“Cheryl, you know more about these work processes than most of the folks up there. Did you apply to be a speaker?” I asked, wondering why my colleague was sitting next to me in the audience rather than participating in the panel discussion at the national conference we were attending.
“I thought about it but decided not to.”
“Once I get promoted, my chances of being a speaker will be better.”
Six months later, Cheryl called to tell me she’d been laid off during a company reorganization. The reason? She wasn’t a “cultural fit” anymore. Her replacement? One of the individuals who participated in that panel discussion.
Cheryl’s limited understanding of power coupled with her reluctance to embrace what she thought she knew about it contributed to her undoing, and she’s not alone. Given the negative associations surrounding the topic, who can blame them?
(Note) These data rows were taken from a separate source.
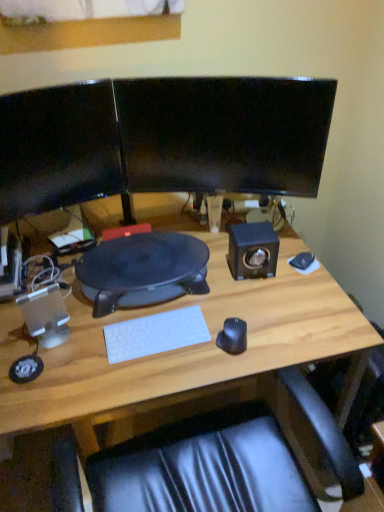 Identify the location of vacant region to the left of matte black speaker at right, positioned as the 2th speaker in front-to-back order. (211, 277). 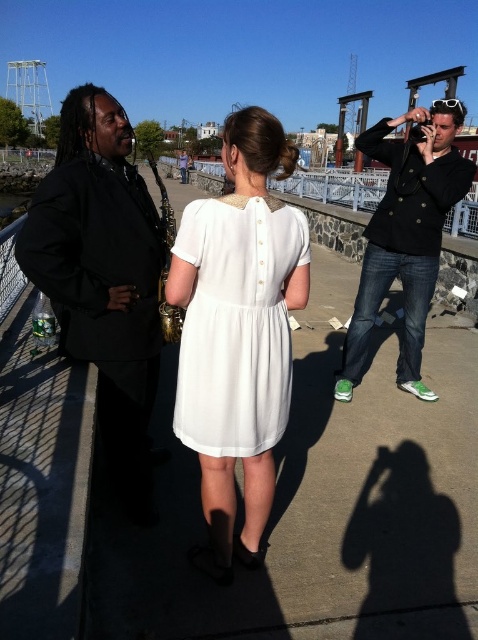 Question: Is black matte suit at left to the right of white satin dress at center from the viewer's perspective?

Choices:
 (A) yes
 (B) no

Answer: (B)

Question: Which of the following is the closest to the observer?

Choices:
 (A) white satin dress at center
 (B) black leather jacket at right
 (C) black matte suit at left

Answer: (A)

Question: Is black matte suit at left closer to camera compared to white satin dress at center?

Choices:
 (A) no
 (B) yes

Answer: (A)

Question: Can you confirm if black matte suit at left is positioned to the right of white satin dress at center?

Choices:
 (A) yes
 (B) no

Answer: (B)

Question: Among these objects, which one is farthest from the camera?

Choices:
 (A) white satin dress at center
 (B) black leather jacket at right

Answer: (B)

Question: Among these objects, which one is nearest to the camera?

Choices:
 (A) black leather jacket at right
 (B) white satin dress at center
 (C) black matte suit at left

Answer: (B) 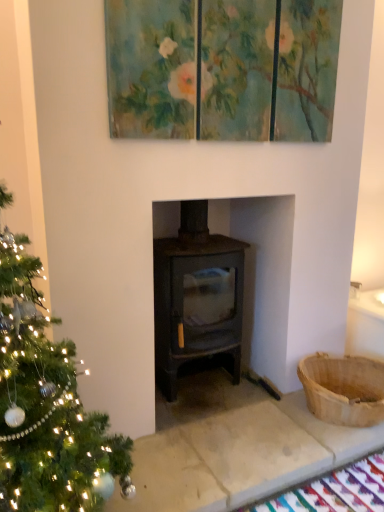 Question: Considering the relative sizes of teal textured triptych at upper center and brown woven basket at right in the image provided, is teal textured triptych at upper center wider than brown woven basket at right?

Choices:
 (A) no
 (B) yes

Answer: (A)

Question: Is teal textured triptych at upper center positioned behind brown woven basket at right?

Choices:
 (A) no
 (B) yes

Answer: (A)

Question: Does teal textured triptych at upper center have a lesser width compared to brown woven basket at right?

Choices:
 (A) no
 (B) yes

Answer: (B)

Question: Is teal textured triptych at upper center positioned before brown woven basket at right?

Choices:
 (A) yes
 (B) no

Answer: (A)

Question: Is teal textured triptych at upper center located outside brown woven basket at right?

Choices:
 (A) yes
 (B) no

Answer: (A)

Question: Is teal textured triptych at upper center at the left side of brown woven basket at right?

Choices:
 (A) no
 (B) yes

Answer: (B)

Question: From the image's perspective, does brown woven basket at right appear higher than matte black stove at center?

Choices:
 (A) no
 (B) yes

Answer: (A)

Question: Does brown woven basket at right come in front of matte black stove at center?

Choices:
 (A) yes
 (B) no

Answer: (B)

Question: Does brown woven basket at right come behind matte black stove at center?

Choices:
 (A) yes
 (B) no

Answer: (A)

Question: From the image's perspective, is brown woven basket at right under matte black stove at center?

Choices:
 (A) yes
 (B) no

Answer: (A)

Question: Does brown woven basket at right have a lesser width compared to matte black stove at center?

Choices:
 (A) yes
 (B) no

Answer: (A)

Question: From a real-world perspective, is brown woven basket at right beneath matte black stove at center?

Choices:
 (A) no
 (B) yes

Answer: (B)

Question: Are brown woven basket at right and teal textured triptych at upper center located far from each other?

Choices:
 (A) yes
 (B) no

Answer: (A) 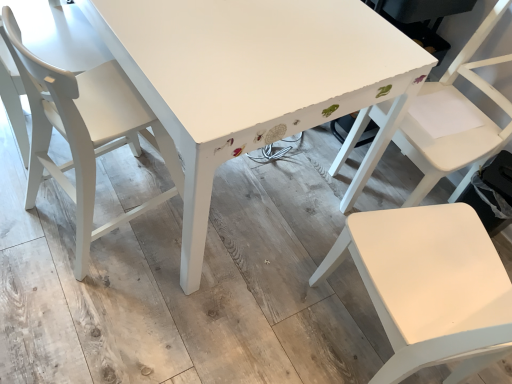 Question: Is white painted wood table at center taller or shorter than white matte chair at center, the 1th chair when ordered from right to left?

Choices:
 (A) tall
 (B) short

Answer: (B)

Question: Which is correct: white painted wood table at center is inside white matte chair at center, the 1th chair when ordered from right to left, or outside of it?

Choices:
 (A) outside
 (B) inside

Answer: (A)

Question: Which of these objects is positioned closest to the matte white chair at left, which is the 1th chair from left to right?

Choices:
 (A) white matte chair at center, the 1th chair when ordered from right to left
 (B) white painted wood table at center
 (C) white matte chair at right, the 2th chair when ordered from right to left

Answer: (B)

Question: Estimate the real-world distances between objects in this image. Which object is farther from the matte white chair at left, positioned as the third chair in right-to-left order?

Choices:
 (A) white matte chair at center, which is counted as the 3th chair, starting from the left
 (B) white matte chair at right, the 2th chair when ordered from right to left
 (C) white painted wood table at center

Answer: (A) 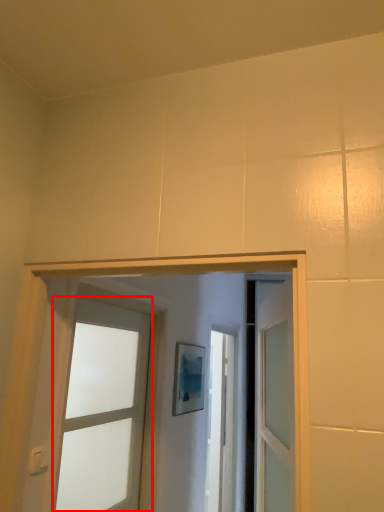 Question: Observing the image, what is the correct spatial positioning of door (annotated by the red box) in reference to light switch?

Choices:
 (A) right
 (B) left

Answer: (A) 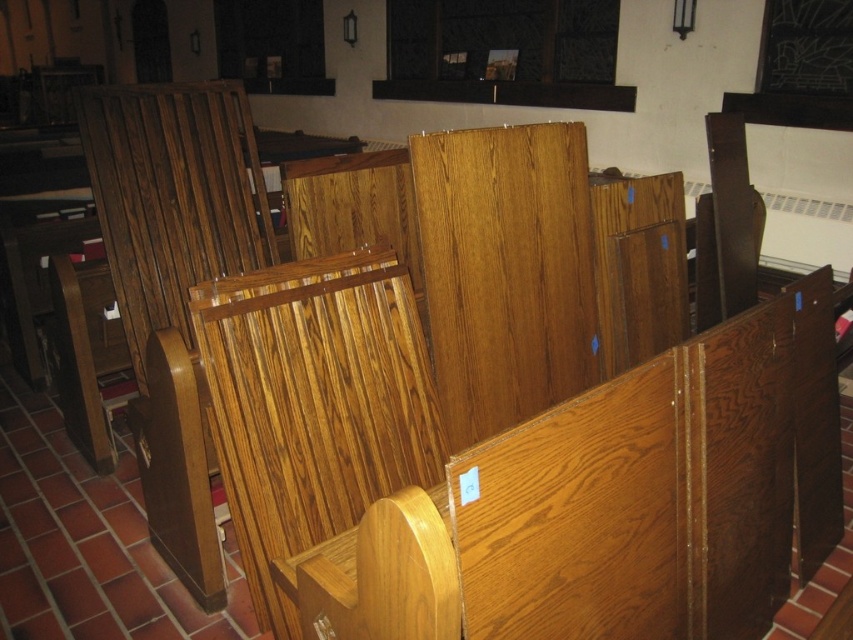 Question: Which point is farther to the camera?

Choices:
 (A) wooden church bench at center
 (B) wooden panel at center

Answer: (B)

Question: Does wooden church bench at center have a lesser width compared to wooden panel at center?

Choices:
 (A) yes
 (B) no

Answer: (B)

Question: Can you confirm if wooden church bench at center is positioned to the right of wooden panel at center?

Choices:
 (A) no
 (B) yes

Answer: (B)

Question: Is wooden church bench at center bigger than wooden panel at center?

Choices:
 (A) no
 (B) yes

Answer: (B) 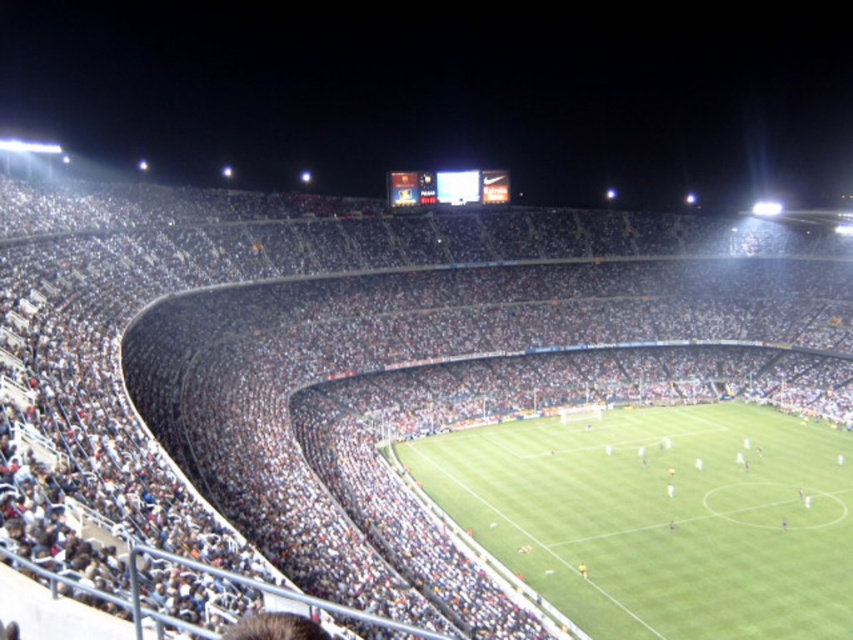 You are a drone operator trying to capture a live soccer match. Your drone is currently hovering above the dark gray concrete seats at center. You want to fly it down to the green grass football field at center to get a better shot. Is the drone able to descend vertically without hitting any obstacles?

The dark gray concrete seats at center are much taller than the green grass football field at center, so the drone can descend vertically from the seats to the field without hitting obstacles since the seats are elevated above the field.

You are standing at the point marked as point (345, 342) in the stadium. What surface are you currently standing on?

You are standing on dark gray concrete seats at center. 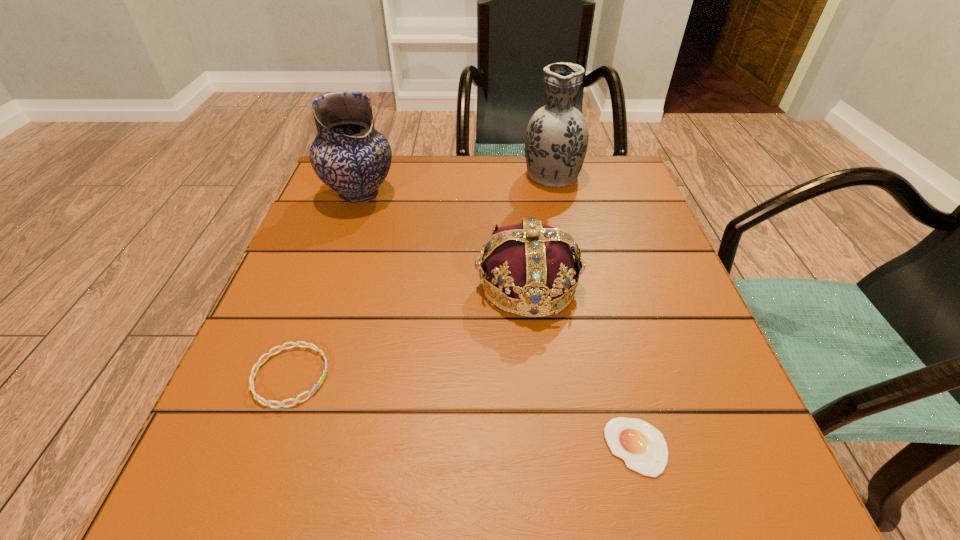 This screenshot has height=540, width=960. What are the coordinates of `vacant space located on the surface of the second shortest object showing star-shaped elements` in the screenshot? It's located at (x=426, y=376).

Find the location of a particular element. vacant region located on the right of the egg yolk is located at coordinates (705, 447).

Identify the location of vase that is at the far edge. This screenshot has width=960, height=540. pos(556,141).

The image size is (960, 540). What are the coordinates of `pottery positioned at the far edge` in the screenshot? It's located at (349, 155).

Where is `object that is at the near edge`? The height and width of the screenshot is (540, 960). object that is at the near edge is located at coordinates (643, 448).

This screenshot has width=960, height=540. In order to click on pottery that is at the left edge in this screenshot , I will do `click(349, 155)`.

This screenshot has width=960, height=540. I want to click on bracelet that is at the left edge, so click(x=309, y=345).

What are the coordinates of `vase situated at the right edge` in the screenshot? It's located at (556, 141).

The image size is (960, 540). What are the coordinates of `egg yolk located at the right edge` in the screenshot? It's located at (643, 448).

However, we can’t hide behind power’s lack of appeal and abdicate using it. Doing so robs us of our ability to effect constructive change.
When we think of power, we most commonly think of position power — the authority and influence associated with holding a particular job or position within an organization or some other social hierarchy. This is the form of power Cheryl was referencing when she felt she needed a promotion before she was qualified to be a speaker.
But what Cheryl overlooked was another form of power — personal power. Personal power is rooted in ourselves — what we know, how we feel about ourselves, and how we conduct ourselves when interacting with others. It’s driven by our self-esteem (“I am worthy”) and self-efficacy (“I can make a positive difference”).
There’s a smorgasbord of personal power available to us from which we can pick and choose in any particular set of circumstances based on our needs, wants and confidence level.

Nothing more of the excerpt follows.